Stored data entries:
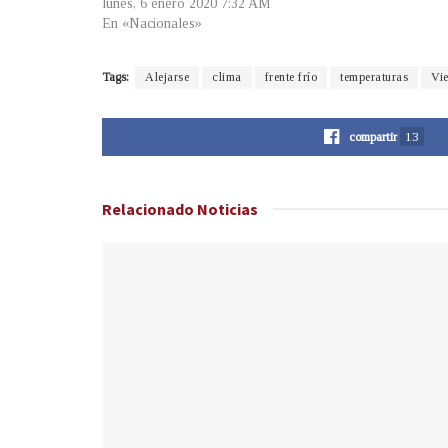
lunes, 6 enero 2020 7:32 AM
En «Nacionales»
Tags:
Alejarse
clima
frente frío
temperaturas
Vie
compartir
13
Relacionado
Noticias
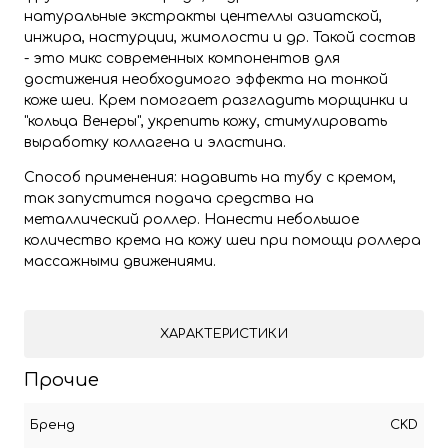
натуральные экстракты центеллы азиатской,
инжира, настурции, жимолости и др. Такой состав
- это микс современных компонентов для
достижения необходимого эффекта на тонкой
коже шеи. Крем помогает разгладить морщинки и
"кольца Венеры", укрепить кожу, стимулировать
выработку коллагена и эластина.
Способ применения: надавить на тубу с кремом,
так запустится подача средства на
металлический роллер. Нанести небольшое
количество крема на кожу шеи при помощи роллера
массажными движениями.
ХАРАКТЕРИСТИКИ
Прочие
Бренд
CKD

#### EXERCISE AIM
Each entry above should be copied exactly. The pictures should not.

#### COMPLETED TASK
lunes, 6 enero 2020 7:32 AM
En «Nacionales»
Tags:
Alejarse
clima
frente frío
temperaturas
Vie
compartir
13
Relacionado
Noticias
натуральные экстракты центеллы азиатской,
инжира, настурции, жимолости и др. Такой состав
- это микс современных компонентов для
достижения необходимого эффекта на тонкой
коже шеи. Крем помогает разгладить морщинки и
"кольца Венеры", укрепить кожу, стимулировать
выработку коллагена и эластина.
Способ применения: надавить на тубу с кремом,
так запустится подача средства на
металлический роллер. Нанести небольшое
количество крема на кожу шеи при помощи роллера
массажными движениями.
ХАРАКТЕРИСТИКИ
Прочие
Бренд
CKD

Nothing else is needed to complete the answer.